Но Таскира, рассудив, что
нечего председателю сельсовета соваться в божеское дело, по вечерам продолжала
носить голодным детям бутылки с молоком, спрятанные в дерматиновой сумке.
Снег, скудный этой зимой, сошел с полей, с пологих
склонов холмов, белел только местами в распадках. Когда высокое солнце
подсушило прошлогодную стерню, бабы и ребятишки вышли
на поля собирать колоски, просыпавшиеся в прошлогоднюю жатву из-под ножей жнеек
и единственного комбайна на пшеничных и ржаных полях. До войны и в первые военные годы на колоски выходили школьники, а в
прошлом году не успели убрать хлеб — полили обложные дожди. Не распогодилось и
в сентябре, пали ранние зазимки. И колоски перезимовали под снегом.
— Земля подсохла, идите собирать колоски, — сказала Азату тетя Карима. — Только идите
всей бригадой — одному много не собрать. Принесите побольше
— промою, подсушу, пропущу на ручной мельнице и сварю вам бригадную похлебку. —
И еще посоветовала: — Берите с собой гусиное крылышко, в стерне бывает осыпка овсюга, сметайте аккуратненько, овсюг тоже дает
хороший навар. Возьмите с собой и Хайбуллу. От
полевого воздуха, может, малость повеселеет.
Апрельское хлебное поле виделось мальчикам унылой
пустыней…
Колосков было много. Собирали в ведерко. Хайбулла, тот ползал на коленях по стерне и, найдя колосок,
совал в рот. Киньяк растирал в ладонях и тоже кидал в
рот. Недалеко от них собирала какая-то женщина из верхней деревни. И тут из-за
склона Балкая показалось двое верховых. Женщина,
увидев их, бросила ведерко и заторопилась к близкому березняку. Вершники
проехали мимо мальчиков, будто не заметив их. Когда они удалились, женщина
вернулась к своему ведерку.
— Тетя, ты чего это испугалась? — спросил Киньяк.

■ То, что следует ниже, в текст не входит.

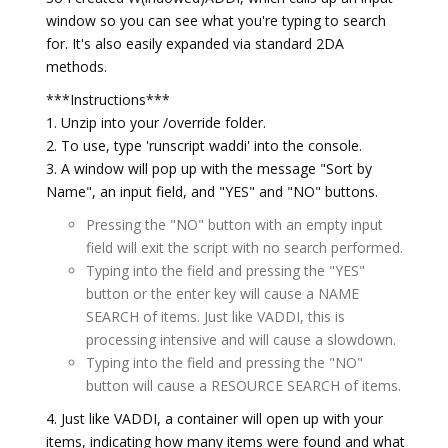
window so you can see what you're typing to search
for. It's also easily expanded via standard 2DA
methods.
***Instructions***
1. Unzip into your /override folder.
2. To use, type 'runscript waddi' into the console.
3. A window will pop up with the message "Sort by
Name", an input field, and "YES" and "NO" buttons.
Pressing the "NO" button with an empty input
field will exit the script with no search performed.
Typing into the field and pressing the "YES"
button or the enter key will cause a NAME
SEARCH of items. Just like VADDI, this is
processing intensive and will cause a slowdown.
Typing into the field and pressing the "NO"
button will cause a RESOURCE SEARCH of items.
4. Just like VADDI, a container will open up with your
items, indicating how many items were found and what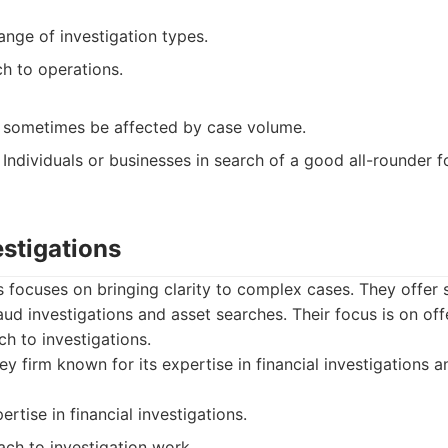
range of investigation types.
h to operations.
an sometimes be affected by case volume.
Individuals or businesses in search of a good all-rounder fo
estigations
ns focuses on bringing clarity to complex cases. They offer 
aud investigations and asset searches. Their focus is on offe
ch to investigations.
y firm known for its expertise in financial investigations a
ertise in financial investigations.
ach to investigation work.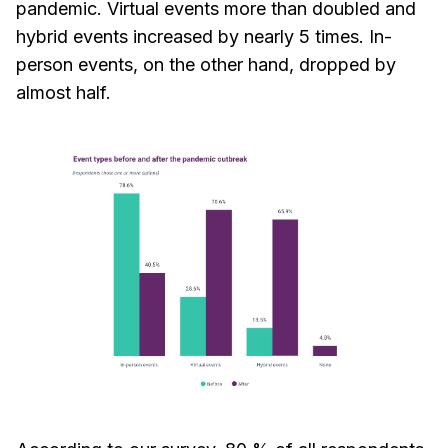
pandemic. Virtual events more than doubled and
hybrid events increased by nearly 5 times. In-
person events, on the other hand, dropped by
almost half.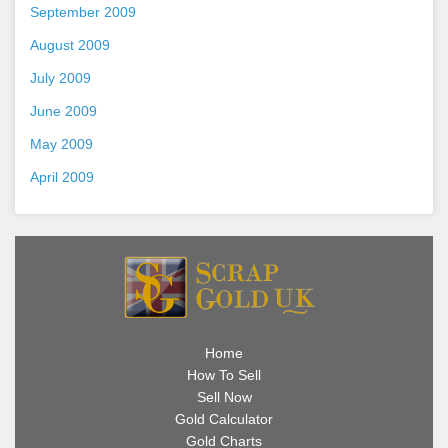
September 2009
August 2009
July 2009
June 2009
May 2009
April 2009
Home
How To Sell
Sell Now
Gold Calculator
Gold Charts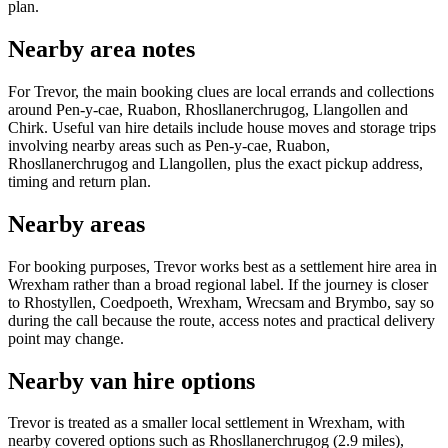
plan.
Nearby area notes
For Trevor, the main booking clues are local errands and collections
around Pen-y-cae, Ruabon, Rhosllanerchrugog, Llangollen and
Chirk. Useful van hire details include house moves and storage trips
involving nearby areas such as Pen-y-cae, Ruabon,
Rhosllanerchrugog and Llangollen, plus the exact pickup address,
timing and return plan.
Nearby areas
For booking purposes, Trevor works best as a settlement hire area in
Wrexham rather than a broad regional label. If the journey is closer
to Rhostyllen, Coedpoeth, Wrexham, Wrecsam and Brymbo, say so
during the call because the route, access notes and practical delivery
point may change.
Nearby van hire options
Trevor is treated as a smaller local settlement in Wrexham, with
nearby covered options such as Rhosllanerchrugog (2.9 miles),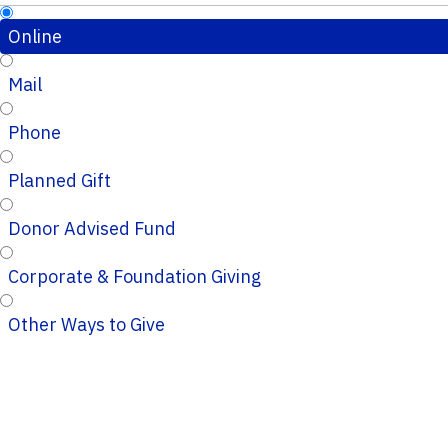
Online
Mail
Phone
Planned Gift
Donor Advised Fund
Corporate & Foundation Giving
Other Ways to Give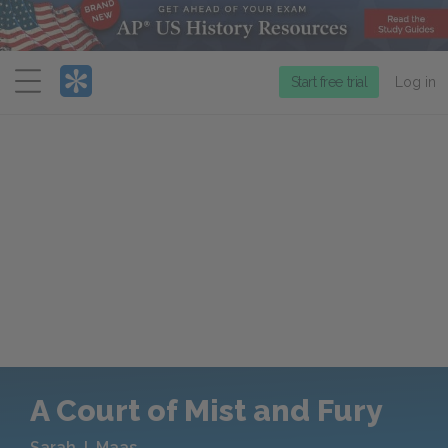
Menu
Start free trial
Log in
A Court of Mist and Fury
Sarah J. Maas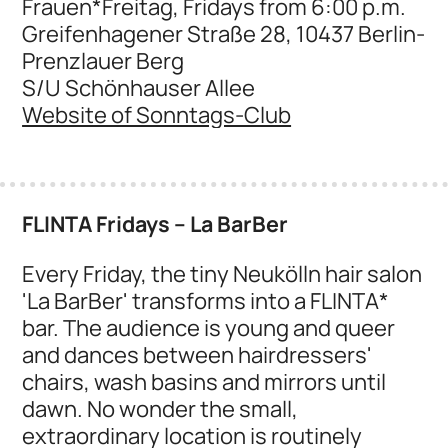
Frauen*Freitag, Fridays from 6:00 p.m.
Greifenhagener Straße 28, 10437 Berlin-
Prenzlauer Berg
S/U Schönhauser Allee
Website of Sonntags-Club
FLINTA Fridays – La BarBer
Every Friday, the tiny Neukölln hair salon
'La BarBer' transforms into a FLINTA*
bar. The audience is young and queer
and dances between hairdressers'
chairs, wash basins and mirrors until
dawn. No wonder the small,
extraordinary location is routinely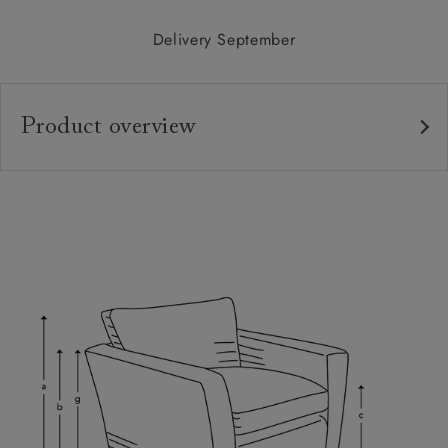
Delivery September
Product overview
Upholstery:
Frame:
Back:
Seat:
Cushions:
Feet:
Scatters: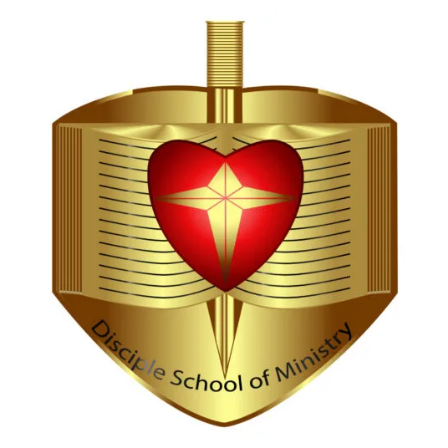
Hi, I'm Disciple Bot,
1st Gen AI Disciple
Greetings in Jesus Name {visitor_name}, How can I
serve you today?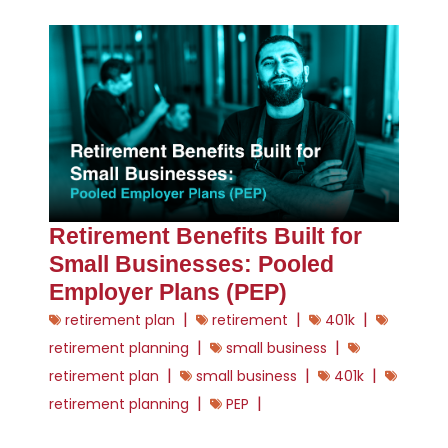
Retirement Benefits Built for
Small Businesses: Pooled
Employer Plans (PEP)
|
|
|
retirement plan
retirement
401k
|
|
retirement planning
small business
|
|
|
retirement plan
small business
401k
|
|
retirement planning
PEP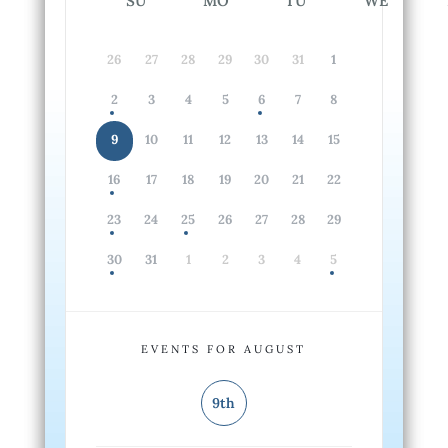
SU
MO
TU
WE
26
27
28
29
30
31
1
2
3
4
5
6
7
8
9
10
11
12
13
14
15
16
17
18
19
20
21
22
23
24
25
26
27
28
29
30
31
1
2
3
4
5
EVENTS FOR AUGUST
9th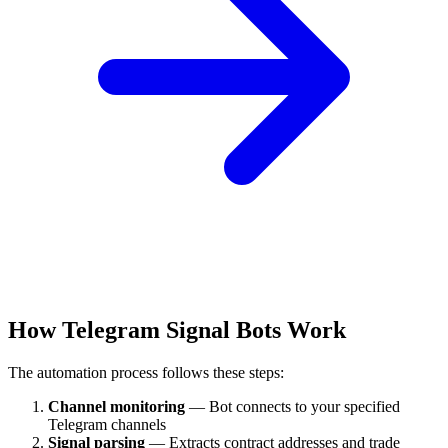
How Telegram Signal Bots Work
The automation process follows these steps:
Channel monitoring
— Bot connects to your specified
Telegram channels
Signal parsing
— Extracts contract addresses and trade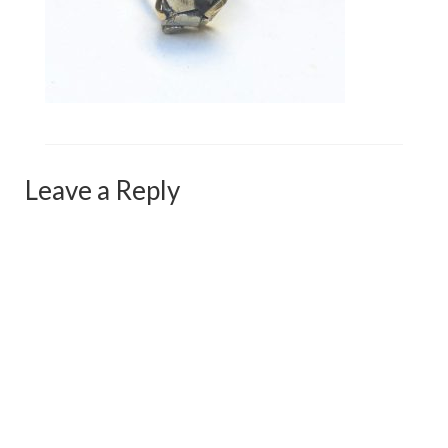
Сat jewellery
Earrings
Pendants and necklaces
Rings
Sea jewellery
Leave a Reply
Sets
Materials
Silver
Silver purity
PMC silver
PMC processing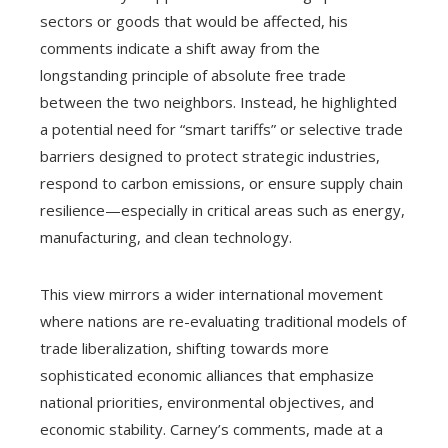
sectors or goods that would be affected, his
comments indicate a shift away from the
longstanding principle of absolute free trade
between the two neighbors. Instead, he highlighted
a potential need for “smart tariffs” or selective trade
barriers designed to protect strategic industries,
respond to carbon emissions, or ensure supply chain
resilience—especially in critical areas such as energy,
manufacturing, and clean technology.
This view mirrors a wider international movement
where nations are re-evaluating traditional models of
trade liberalization, shifting towards more
sophisticated economic alliances that emphasize
national priorities, environmental objectives, and
economic stability. Carney’s comments, made at a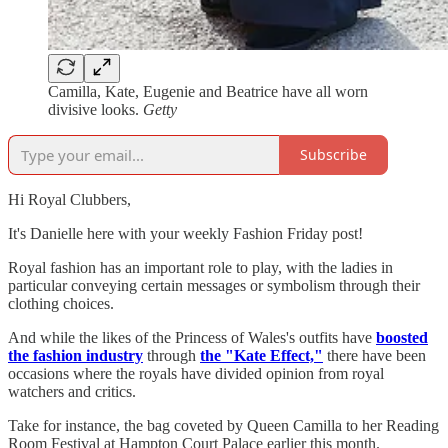
Camilla, Kate, Eugenie and Beatrice have all worn
divisive looks.
Getty
Subscribe
Hi Royal Clubbers,
It's Danielle here with your weekly Fashion Friday post!
Royal fashion has an important role to play, with the ladies in
particular conveying certain messages or symbolism through their
clothing choices.
And while the likes of the Princess of Wales's outfits have
boosted
the fashion industry
through
the "Kate Effect,"
there have been
occasions where the royals have divided opinion from royal
watchers and critics.
Take for instance, the bag coveted by Queen Camilla to her Reading
Room Festival at Hampton Court Palace earlier this month.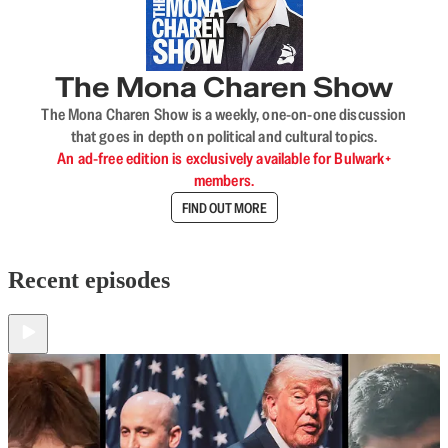
The Mona Charen Show
The Mona Charen Show is a weekly, one-on-one discussion
that goes in depth on political and cultural topics.
An ad-free edition is exclusively available for Bulwark+
members.
FIND OUT MORE
Recent episodes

— Как не пугаться? Это же Лукманов
с Юнусом, — ответила женщина. — В прошлом году не
разрешали собирать колоски, гоняли.
Кроме Киньяка, старшего в
детской бригаде, знающего от матери многое о жизни деревни, никто не знал ни о Лукманове, ни о Юнусе и не
понимал, почему людям запрещали собирать просыпанные во время жатвы колоски…
Собирали в ведерко и осыпки
овсюга, сметая вместе с землей, и зернышки каких-то сорняков.
На другой день тетя Карима
в большом казане сварила похлебку из смолотых в ручной мельнице зерен пшеницы,
промытого овсюга, проросших картофелин и еще каких-то трав и кореньев. Похлебка
получилась наваристая, и хлебный дух варева чувствовался даже на улице.
К бригадному котлу пригласили и соседских девочек, Фаузию и Санию. У обеих отцы были ранены, написали письма из госпиталя. Отец Сании написал, что рана зажила и
его выписывают в часть, — и больше писем от него не было. Отец Фаузии написал из Уфы, что выздоравливает и скоро вернется
домой…
Как в многодетних семьях,
ели из одной большой миски. Только Хайбулле тетя Карима налила отдельно в пиалу и сказала:
— Тебе я даю немножко. Желудок твой от голода стал
маленьким, много съешь — стошнит. А вы, ребята, тоже не очень налегайте,
похлебки еще много, придете завтра и доедите.
Опорожнив миску, мальчики и девочки продолжали
сидеть вокруг скатерти. Эта общая еда смутно напомнила детям хорошие довоенные
годы, когда отцы были дома, и каши, и пшенной, и рисовой в масле, было
вдоволь…
Киньяку
на сытый желудок захотелось музыки.
— Рифат, бери курай, но играй не голодные песни, которые мы играли перед
воротами хромого, играй сытые, — повелел он.
Рифат
заиграл. Одну, другую мамину песню.
Притихнув, дети слушали внимательно. Курай своими звуками не только рассказывал о печали, но и
ласково уговаривал: дети, не унывайте, потерпите, все это скоро пройдет. Придут
хорошие времена, счастливая жизнь…
— Рифат, давай веселую, —
сказал Киньяк.
Рифат
заиграл плясовую, и Киньяк спел новую частушку:
Военная форма,
Два колоска норма,
С голодухи не помрём
И фашистов мы побьём!
Тетя Карима похвалила Рифата:
— Какой ты молодец! Вернется отец — не нарадуется.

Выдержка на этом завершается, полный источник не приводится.